The melt extruded product is ground to fine powder by using a mill, further processed and/or blended with excipients to form a pharmaceutical composition such as a tablet, capsule, chew, gummy, lozenge, powder for sprinkle formulations, or suppository.

Customary excipients include, but not limited to, flow agents to fill in to oral capsules, tableting agents, disintegrants to form tablets, flavoring agents, sweeteners to form chews and solidified fats to form suppositories.

TABLE 1
HME Parameters
Parameters
Extruder           Thermofisher Pharmalb 16
                   Steer Twin screw 20
Zone 5 temperature 27° C.
Zone 4 temperature 40° C.
Zone 3 temperature 80° C.
Zone 2 temperature 110° C.
Zone 1 temperature 150° C.
Screw speed (RPM)  300
Torque (%)         50-57
Feed rate (g/min)  6

TABLE 2
Mean pharmacokinetic parameters of test compound, treatment1 and treatment-2
	Control (with
PK	untreated extract)	Treatment-1	Treatment-2
parameters	Mean	SD	Mean	SD	Mean	SD
Tmax (h) @	3	NR	2	NR	3	NR
Cmax (ng/mL)	12.51	14.03	58.85	27.41	53.91	32.59
AUC0-24 h	101.12	131.36	358.04	157.05	398.92	233.99
(ng · h/mL)
AUC0-inf	2242.65#	NA	390.96	158.83	374.76$	NA
(ng · h/mL)
T1/2 (h)	134.65#	NA	6.62	1.97	3.21	NA
MRT last	7.46	4.19	7.61	1.32	8.41	4.77

Claims

1. A process for preparing a solid dispersion for improved therapeutic use, comprising:

i) blending 3β-hydroxyurs-12-en-28-oic acid, and a water-soluble polymer having a glass transition temperature lower than 284° C.;

ii) melt extruding the mixture at a temperature from about 50° C. to about 200° C.;

iii) grinding the melt extrudate; and

iv) blending the milled extrudate with excipients to form a pharmaceutical composition;

v) wherein said process is free from any solvent-associated processing steps; and

vi) said pharmaceutical composition has an increased bioavailability of at least two-folds over unprocessed material.
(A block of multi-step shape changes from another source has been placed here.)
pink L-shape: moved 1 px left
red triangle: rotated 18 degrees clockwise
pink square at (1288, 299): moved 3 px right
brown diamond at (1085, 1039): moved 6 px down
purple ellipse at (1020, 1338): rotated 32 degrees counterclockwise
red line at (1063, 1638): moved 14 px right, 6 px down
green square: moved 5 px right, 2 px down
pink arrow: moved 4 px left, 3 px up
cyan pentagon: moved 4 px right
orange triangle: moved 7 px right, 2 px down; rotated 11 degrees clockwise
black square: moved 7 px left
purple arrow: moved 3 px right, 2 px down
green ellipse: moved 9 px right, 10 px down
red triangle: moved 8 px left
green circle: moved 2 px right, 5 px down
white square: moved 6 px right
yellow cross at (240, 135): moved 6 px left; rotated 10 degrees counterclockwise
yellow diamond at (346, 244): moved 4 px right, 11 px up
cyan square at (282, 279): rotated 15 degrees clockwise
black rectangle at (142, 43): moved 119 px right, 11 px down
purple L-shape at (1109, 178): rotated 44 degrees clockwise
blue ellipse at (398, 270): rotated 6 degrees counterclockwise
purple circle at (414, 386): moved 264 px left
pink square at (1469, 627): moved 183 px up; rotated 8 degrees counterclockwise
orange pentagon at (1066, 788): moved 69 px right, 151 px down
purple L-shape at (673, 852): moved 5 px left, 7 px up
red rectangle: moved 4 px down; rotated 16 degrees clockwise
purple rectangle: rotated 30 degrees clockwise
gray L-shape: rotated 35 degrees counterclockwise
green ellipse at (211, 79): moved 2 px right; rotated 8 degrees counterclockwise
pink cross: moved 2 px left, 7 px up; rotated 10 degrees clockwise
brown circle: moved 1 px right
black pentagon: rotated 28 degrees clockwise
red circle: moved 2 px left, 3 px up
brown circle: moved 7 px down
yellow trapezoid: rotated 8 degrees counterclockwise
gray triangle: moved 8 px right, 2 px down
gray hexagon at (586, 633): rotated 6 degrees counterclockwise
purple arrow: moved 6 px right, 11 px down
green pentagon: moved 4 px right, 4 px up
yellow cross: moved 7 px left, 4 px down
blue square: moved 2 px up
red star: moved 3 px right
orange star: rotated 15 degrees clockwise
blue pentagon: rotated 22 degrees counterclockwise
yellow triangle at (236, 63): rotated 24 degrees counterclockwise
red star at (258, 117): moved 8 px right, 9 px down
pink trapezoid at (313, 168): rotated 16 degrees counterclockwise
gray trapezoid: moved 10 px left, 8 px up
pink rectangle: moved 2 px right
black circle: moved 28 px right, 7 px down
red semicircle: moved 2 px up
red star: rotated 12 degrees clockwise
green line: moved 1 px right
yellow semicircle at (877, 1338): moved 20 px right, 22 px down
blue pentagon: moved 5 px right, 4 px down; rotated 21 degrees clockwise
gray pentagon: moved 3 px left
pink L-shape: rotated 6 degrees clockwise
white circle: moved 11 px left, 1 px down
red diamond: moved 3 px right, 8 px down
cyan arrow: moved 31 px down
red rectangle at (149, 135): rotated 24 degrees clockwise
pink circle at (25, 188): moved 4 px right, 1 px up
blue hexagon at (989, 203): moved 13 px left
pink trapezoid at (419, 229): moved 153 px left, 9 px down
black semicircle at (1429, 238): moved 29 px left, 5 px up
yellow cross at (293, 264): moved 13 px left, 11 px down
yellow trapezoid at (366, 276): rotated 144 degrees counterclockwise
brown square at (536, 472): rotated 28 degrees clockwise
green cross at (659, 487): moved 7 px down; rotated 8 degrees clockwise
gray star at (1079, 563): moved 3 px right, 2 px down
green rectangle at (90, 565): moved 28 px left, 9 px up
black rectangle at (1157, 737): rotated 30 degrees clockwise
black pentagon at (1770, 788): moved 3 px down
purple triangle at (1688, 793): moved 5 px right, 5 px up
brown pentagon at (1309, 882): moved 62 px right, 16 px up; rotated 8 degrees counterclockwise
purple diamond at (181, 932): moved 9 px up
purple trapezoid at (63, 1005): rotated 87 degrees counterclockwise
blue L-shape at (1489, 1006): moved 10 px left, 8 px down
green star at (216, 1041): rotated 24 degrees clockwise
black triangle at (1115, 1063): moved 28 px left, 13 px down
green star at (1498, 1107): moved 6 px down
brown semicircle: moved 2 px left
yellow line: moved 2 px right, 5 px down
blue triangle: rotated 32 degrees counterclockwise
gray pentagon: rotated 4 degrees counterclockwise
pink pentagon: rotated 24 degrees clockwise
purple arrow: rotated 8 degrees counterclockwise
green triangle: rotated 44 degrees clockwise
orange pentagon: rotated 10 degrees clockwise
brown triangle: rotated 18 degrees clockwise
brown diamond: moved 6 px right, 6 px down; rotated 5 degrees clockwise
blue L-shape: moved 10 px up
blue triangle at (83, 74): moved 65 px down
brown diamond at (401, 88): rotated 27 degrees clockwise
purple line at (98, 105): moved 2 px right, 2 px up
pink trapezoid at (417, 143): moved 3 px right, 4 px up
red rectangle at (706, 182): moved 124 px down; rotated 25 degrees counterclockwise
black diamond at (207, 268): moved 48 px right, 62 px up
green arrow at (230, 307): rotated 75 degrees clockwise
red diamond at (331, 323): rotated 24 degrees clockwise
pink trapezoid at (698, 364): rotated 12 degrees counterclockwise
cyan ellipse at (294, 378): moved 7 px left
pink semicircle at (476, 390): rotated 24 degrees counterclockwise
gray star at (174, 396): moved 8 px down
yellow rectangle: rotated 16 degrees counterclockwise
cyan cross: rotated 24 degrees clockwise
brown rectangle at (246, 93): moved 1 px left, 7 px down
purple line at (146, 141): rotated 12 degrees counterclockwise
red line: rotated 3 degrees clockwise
2. The process of claim 1, wherein the 3β-hydroxyurs-12-en-28-oic acid is a compound of formula:

3. The process of claim 1, wherein the 3β-hydroxyurs-12-en-28-oic acid is a chemical isolate, or salt or an extract containing 3β-hydroxyurs-12-en-28-oic acid.

4. The process of claim 1, wherein the water soluble polymer is selected from the group consisting of polyvinyl caprolactampolyvinyl acetate-polyethylene glycol graft copolymer, polyvinylpyrrolidone-vinyl acetate copolymer, polyethylene glycol, Eudragit® EPO, hypromellose acetate succinate and combination thereof.

5. The process of claim 1, wherein the water-soluble polymer is poly vinylpyrrolidone-vinyl acetate copolymer.

6. The process of claim 1, wherein said 3β-hydroxyurs-12-en-28-oic acid is about 5% to about 50% of the weight of the pharmaceutical composition as a finished product.

7. The process of claim 1, wherein said water-soluble polymer is about 5% to about 50% of the weight of the pharmaceutical composition as a finished product.

8. The process of claim 1, wherein the blend of said 3β-hydroxyurs-12-en-28-oic acid and said water-soluble polymer is melted while it passes through at least four heating zones, wherein a temperature of the heating zone is sequentially lowered.

9. The process of claim 1, wherein the pharmaceutical composition prepared according to the method has bioavailability improved at least four folds over unprocessed material.

10. The process of claim 1, wherein the pharmaceutical composition is meant for mammals.